A coisa foi longe demais. Semanas atrás, uma escola de Londrina, no Paraná, aplicou questões que incluíam maus exemplos, como arremesso de bebê, descaso político - incluindo a menção de uma xingação chula - e até mesmo um suicídio.
A repercussão foi negativa e os professores envolvidos se desculparam, alegando que as questões foram colhidas de "apostilas". O que mostra o quanto está nossa classe acadêmica, que já insere a degradação sócio-cultural em questões escolares, influenciando as pessoas nesses maus exemplos.
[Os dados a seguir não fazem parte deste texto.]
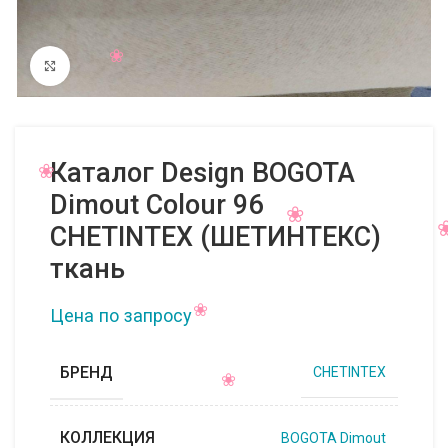
Нажмите, чтобы увеличить
Каталог Design BOGOTA
Dimout Colour 96
CHETINTEX (ШЕТИНТЕКС)
ткань
Цена по запросу
БРЕНД
CHETINTEX
КОЛЛЕКЦИЯ
BOGOTA Dimout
Recentemente, houve questões escolares que definiram como "grandes pensadores contemporâneos" a funqueira Valesca Popozuda e o cantor baiano Márcio Victor, da banda de "pagodão baiano" Psirico, respectivamente conhecidos nacionalmente pelos sucessos "Beijinho no Ombro" e "Lepo-Lepo".
Sob o pretexto de aproximar as questões escolares da "realidade dos alunos", os professores tentam fazer essa "provocatividade" como se estivessem defendendo alguma causa nobre. Só que cometem isso de forma estúpida e sem qualquer serventia, porque a "provocação" que os deixa felizes, tranquilos e confiantes não é mais do que um fim em si mesmo.
NA SEMANA DE ARTE MODERNA, PROVOCAÇÃO ERA SÓ GANCHO PARA DIVULGAR PROPOSTAS
O que esses intelectuais "bacaninhas" não sabem é que, nos grandes movimentos culturais, a provocatividade era apenas um gancho para propostas inusitadas e pouco compreendidas. Como se observa em eventos como a Semana de Arte Moderna de São Paulo, em 1922.
Nela, a "provocação" era apenas um aperitivo para chamar a atenção das pessoas para propostas culturais então consideradas audaciosas, que quebravam o formalismo do parnasianismo e do academicismo retórico e liberavam a apreciação das manifestações populares autênticas, até então incompreendidas pela "sociedade organizada".
Hoje, embora a discurseira intelectualoide tente dizer que a "provocatividade" de hoje tem alguma proposta, como se o "mau gosto" fosse algo renovador na cultura brasileira - vê-se claramente que não é - , nota-se que o que se vê é apenas a "provocação" como um fim em si mesmo, sem apresentar algo de transformador.
Isso tanto é verdade que, do contrário de eventos como a citada Semana de 22, em que a "provocação" era feita para anunciar o que está por vir e não está estabelecido, a "provocatividade" de hoje, sobretudo envolvendo "funk" e outras baixarias, é feita apenas para justificar o que já é "estabelecido" pela indústria do entretenimento.
PAULO FREIRE FEZ O CONTRÁRIO
O grande educador Paulo Freire fez extremamente o contrário, no seu projeto de alfabetização para adultos - mas que poderia ser adaptado para a educação infanto-juvenil sem prejuízo de seu programa fundamental - , tão elogiado e tão raramente seguido pelos educadores do nosso Brasil.
Em vez de investir em baixarias ou chamar qualquer nulidade de "filósofo", a pretexto de "falar a realidade dos alunos", Freire investia no cotidiano dos educandos sem apelar para o grotesco, procurando edificar valores e não glamourizar a baixaria.
Ele buscava, com seu programa, promover a solidariedade, estabelecer valores positivos, e quando expunha problemas sérios e graves, não era para expô-los gratuitamente, mas para lançá-los para serem resolvidos pela ação popular nas comunidades. E sem partir para exemplos chulos como arremesso de bebês ou xingações por palavrão.
A "provocatividade" banalizou tanto que a intelectualidade "bacana", aquela que se impõe como "a mais legal do país", mantém sua alta visibilidade no seu meio. Mas seu poder de formadores de opinião, embora ainda alto, começa a ser questionado na medida em que eles demonstram não contribuir para o progresso do país, mas apenas para reafirmação do "estabelecido".